Как они жестоки, как беспощадны эти люди, которые внешне меня якобы любят, жаждут моего блага и которые на деле ни одной минуты не хотят подумать о моем счастье. Впрочем, они не виноваты, и я их прощаю, они не знают, что делают.
Та, что тебя любила до последнего мгновения.
Мэин».
Несчастья со всех сторон обступали Фероха. В тяжелом раздумье он говорил себе:
«Мэин думает о самоубийстве, Джавада бьют плетьми... Почему же я-то должен жить? Я тоже покончу с собой».
И опять какой-то голос внутри сказал:
«Нет, живи! Ты должен мстить этим негодяям, ты должен расправиться с подлостью».

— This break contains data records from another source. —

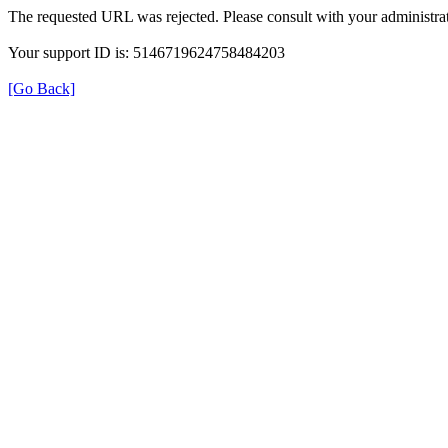
The requested URL was rejected. Please consult with your administrat
Your support ID is: 5146719624758484203
[Go Back]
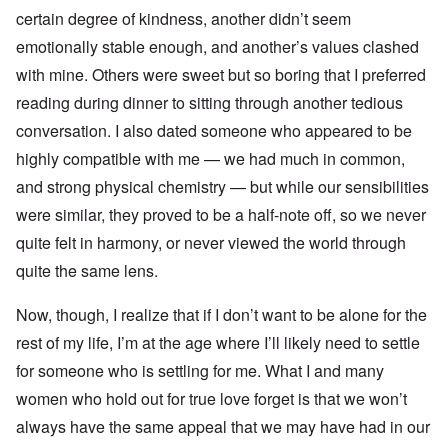
certain degree of kindness, another didn’t seem
emotionally stable enough, and another’s values clashed
with mine. Others were sweet but so boring that I preferred
reading during dinner to sitting through another tedious
conversation. I also dated someone who appeared to be
highly compatible with me — we had much in common,
and strong physical chemistry — but while our sensibilities
were similar, they proved to be a half-note off, so we never
quite felt in harmony, or never viewed the world through
quite the same lens.
Now, though, I realize that if I don’t want to be alone for the
rest of my life, I’m at the age where I’ll likely need to settle
for someone who is settling for me. What I and many
women who hold out for true love forget is that we won’t
always have the same appeal that we may have had in our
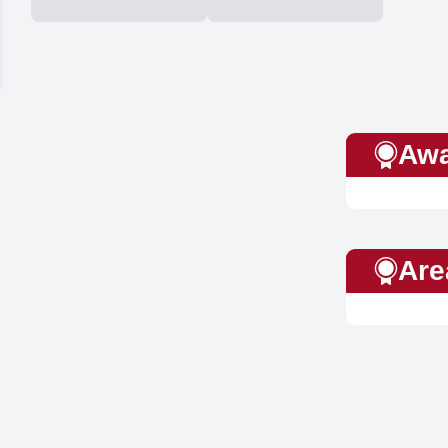
Awa
Are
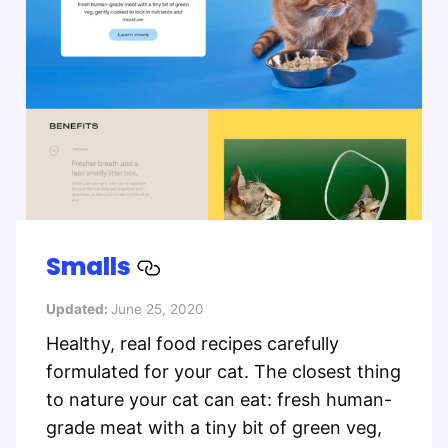
Smalls
Updated:
June 25, 2020
Healthy, real food recipes carefully
formulated for your cat. The closest thing
to nature your cat can eat: fresh human-
grade meat with a tiny bit of green veg,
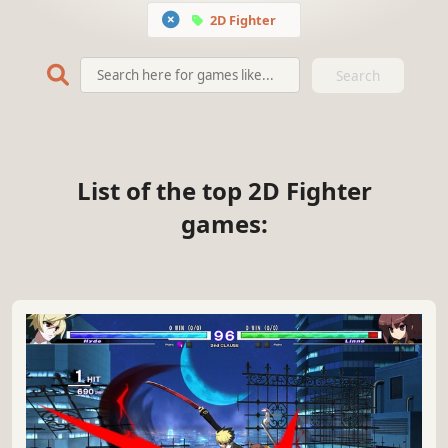
2D Fighter
Search
List of the top 2D Fighter
games:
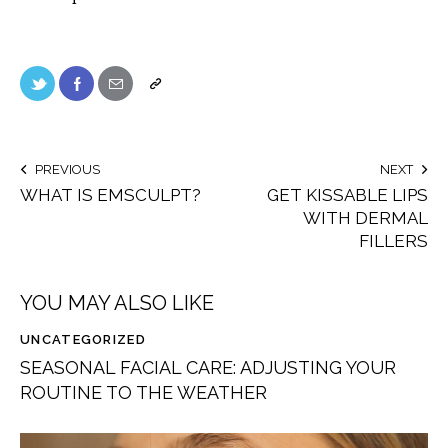
PREVIOUS
NEXT
WHAT IS EMSCULPT?
GET KISSABLE LIPS
WITH DERMAL
FILLERS
YOU MAY ALSO LIKE
UNCATEGORIZED
SEASONAL FACIAL CARE: ADJUSTING YOUR
ROUTINE TO THE WEATHER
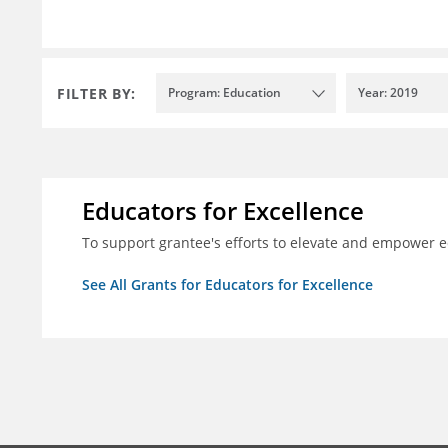
FILTER BY:
Program: Education
Year: 2019
Educators for Excellence
To support grantee's efforts to elevate and empower 
See All Grants for Educators for Excellence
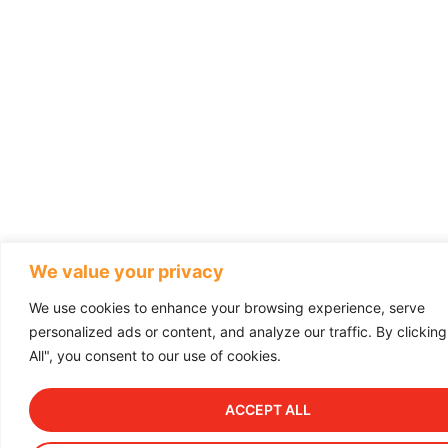
We value your privacy
We use cookies to enhance your browsing experience, serve
personalized ads or content, and analyze our traffic. By clickin
All", you consent to our use of cookies.
ACCEPT ALL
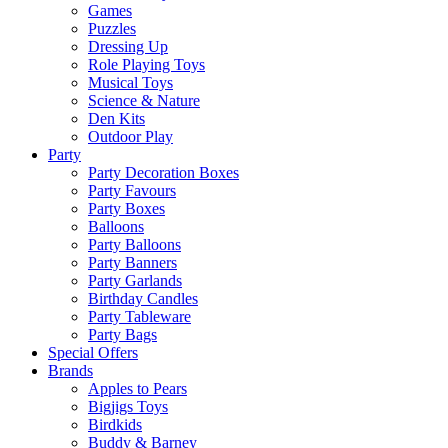
Games
Puzzles
Dressing Up
Role Playing Toys
Musical Toys
Science & Nature
Den Kits
Outdoor Play
Party
Party Decoration Boxes
Party Favours
Party Boxes
Balloons
Party Balloons
Party Banners
Party Garlands
Birthday Candles
Party Tableware
Party Bags
Special Offers
Brands
Apples to Pears
Bigjigs Toys
Birdkids
Buddy & Barney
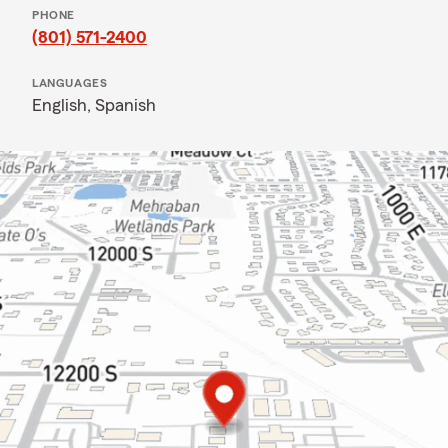
PHONE
(801) 571-2400
LANGUAGES
English,
Spanish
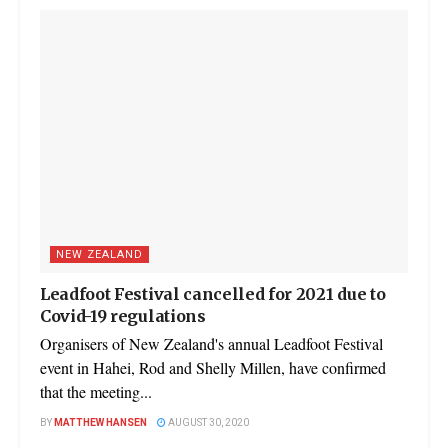
NEW ZEALAND
Leadfoot Festival cancelled for 2021 due to
Covid-19 regulations
Organisers of New Zealand's annual Leadfoot Festival
event in Hahei, Rod and Shelly Millen, have confirmed
that the meeting...
BY
MATTHEW HANSEN
AUGUST 30, 2020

Он повторял это, и слово «месть» казалось ему прекрасным.
Немного успокоившись, он попросил Шекуфэ передать Мэин, что в таком волнении и тревоге он не может сейчас писать и условился с Шекуфэ, что она зайдет к нему за письмом завтра утром, а пока передаст Мэин слова Фероха: «Не отчаивайся, не теряй надежды, может быть, судьба пошлет нам спасение».
Когда Шекуфэ ушла, Ферох переоделся и вышел из дому. Было шесть часов пополудни. Наступали часы прогулки, и тегеранские кавалеры уже расхаживали по Лалезару. На Ала-эд-Довлэ было не так много народу. Ферох, которому хотелось пройтись, но в то же время хотелось думать о своем, повернул на Ала-эд-Довлэ и, задумавшись, низко опустив голову, пошел но направлению к площади Тупханэ.
Занятый своими думами, не зная, что делать, теряя всякую надежду, он бормотал:
— И зачем я вообще вовлек Джавада в это дело? Как его теперь спасти?
Кто-то мягко положил ему на плечо руку. Обернувшись, Ферох увидел франтовски одетого молодого человека.
Глава двадцать девятая
ТРЕТЬЯ ВСТРЕЧА
Теперь, с разрешения читателя, мы напомним ему о двух важных персонажах этого романа, с которыми мы давно не виделись. Это Сиавуш-Мирза и Мохаммед-Таги.
Мы покинули Мохаммед-Таги в тот момент, когда он, взвалив на спину раненого и потерявшего сознание Сиавуша, потащил его домой. Ему не приходилось, как Фероху, каждую минуту беспокоиться, не окликнул бы его ажан — кто идет и что произошло? Он просто сказал бы, что несет своего барина, который поранил ногу, наткнувшись на камень. Но дрожек на улице не было, и ему пришлось целый час тащить на себе Сиавуша. Наконец он добрался до ворот дома и постучал. Старый привратник открыл калитку и, увидев молодого барина без чувств на спине Мохаммед-Таги, чуть не закричал от изумления, но Мохаммед-Таги цыкнул на него. — Помалкивай! Слышишь? Как будто бы ты ничего этого не видел. А то смотри, как бы барин тебя не выгнал.